- WHAT IS EXPECTED: Read through the entries below and copy each line where "Ceutu" turns up.
● ● ●
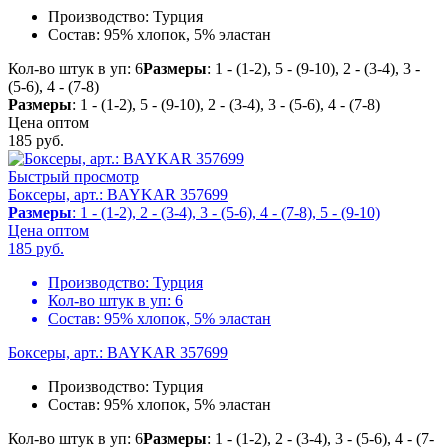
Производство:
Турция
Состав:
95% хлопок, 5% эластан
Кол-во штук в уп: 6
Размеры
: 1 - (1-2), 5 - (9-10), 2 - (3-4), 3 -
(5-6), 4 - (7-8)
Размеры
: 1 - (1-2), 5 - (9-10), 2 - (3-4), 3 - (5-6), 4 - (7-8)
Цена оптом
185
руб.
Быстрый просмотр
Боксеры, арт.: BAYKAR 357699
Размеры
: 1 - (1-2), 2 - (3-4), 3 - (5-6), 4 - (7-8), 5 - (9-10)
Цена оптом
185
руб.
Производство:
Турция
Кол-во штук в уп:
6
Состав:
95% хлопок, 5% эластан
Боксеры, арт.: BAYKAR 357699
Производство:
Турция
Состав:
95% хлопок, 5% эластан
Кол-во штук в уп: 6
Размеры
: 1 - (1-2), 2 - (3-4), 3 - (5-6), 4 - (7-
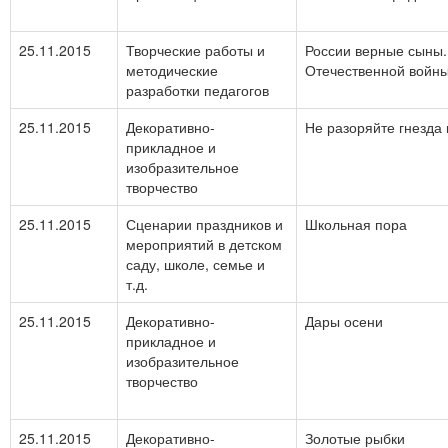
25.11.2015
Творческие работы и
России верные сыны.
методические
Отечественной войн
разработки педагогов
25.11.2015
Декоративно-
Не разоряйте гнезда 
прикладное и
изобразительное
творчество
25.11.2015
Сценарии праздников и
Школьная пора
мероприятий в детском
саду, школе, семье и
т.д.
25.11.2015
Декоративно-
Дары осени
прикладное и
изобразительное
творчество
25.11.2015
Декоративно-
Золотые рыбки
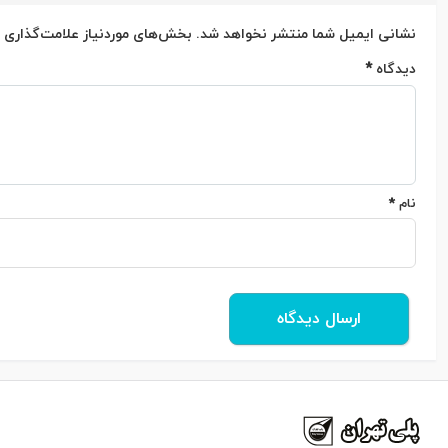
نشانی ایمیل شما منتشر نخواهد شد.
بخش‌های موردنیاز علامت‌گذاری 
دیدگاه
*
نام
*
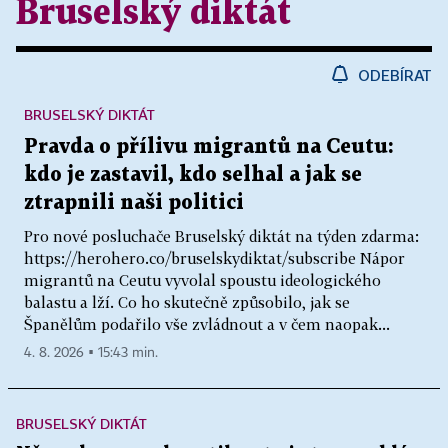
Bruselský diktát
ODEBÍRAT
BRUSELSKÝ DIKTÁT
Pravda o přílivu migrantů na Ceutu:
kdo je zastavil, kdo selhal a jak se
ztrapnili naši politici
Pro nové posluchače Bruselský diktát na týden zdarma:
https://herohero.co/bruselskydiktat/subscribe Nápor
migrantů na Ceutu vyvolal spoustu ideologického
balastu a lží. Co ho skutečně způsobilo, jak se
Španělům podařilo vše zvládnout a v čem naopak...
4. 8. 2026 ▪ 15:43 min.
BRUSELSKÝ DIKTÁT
● ● ●
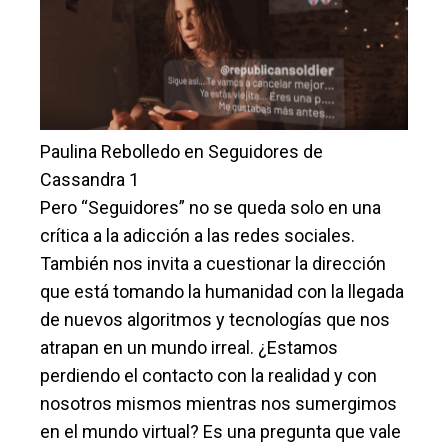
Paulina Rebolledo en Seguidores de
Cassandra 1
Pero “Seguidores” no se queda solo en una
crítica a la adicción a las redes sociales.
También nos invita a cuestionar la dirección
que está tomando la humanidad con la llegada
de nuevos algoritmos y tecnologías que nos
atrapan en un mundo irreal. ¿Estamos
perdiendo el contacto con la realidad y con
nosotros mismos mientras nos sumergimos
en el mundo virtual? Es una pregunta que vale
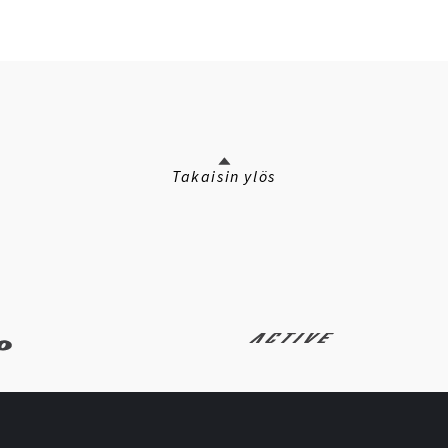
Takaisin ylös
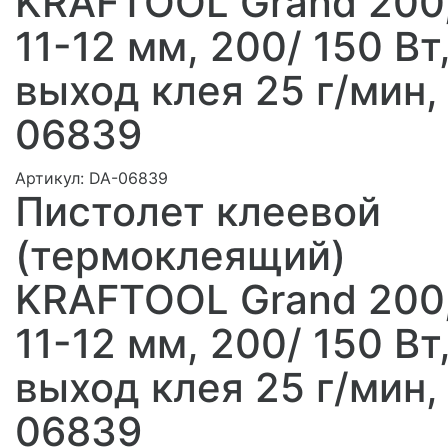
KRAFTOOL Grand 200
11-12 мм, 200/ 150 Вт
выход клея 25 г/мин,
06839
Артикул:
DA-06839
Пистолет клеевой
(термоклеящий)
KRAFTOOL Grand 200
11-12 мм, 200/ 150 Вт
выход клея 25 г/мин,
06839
● ● ●
- PROBLEM SOLUTION:
Pravda o přílivu migrantů na Ceutu:
migrantů na Ceutu vyvolal spoustu ideologického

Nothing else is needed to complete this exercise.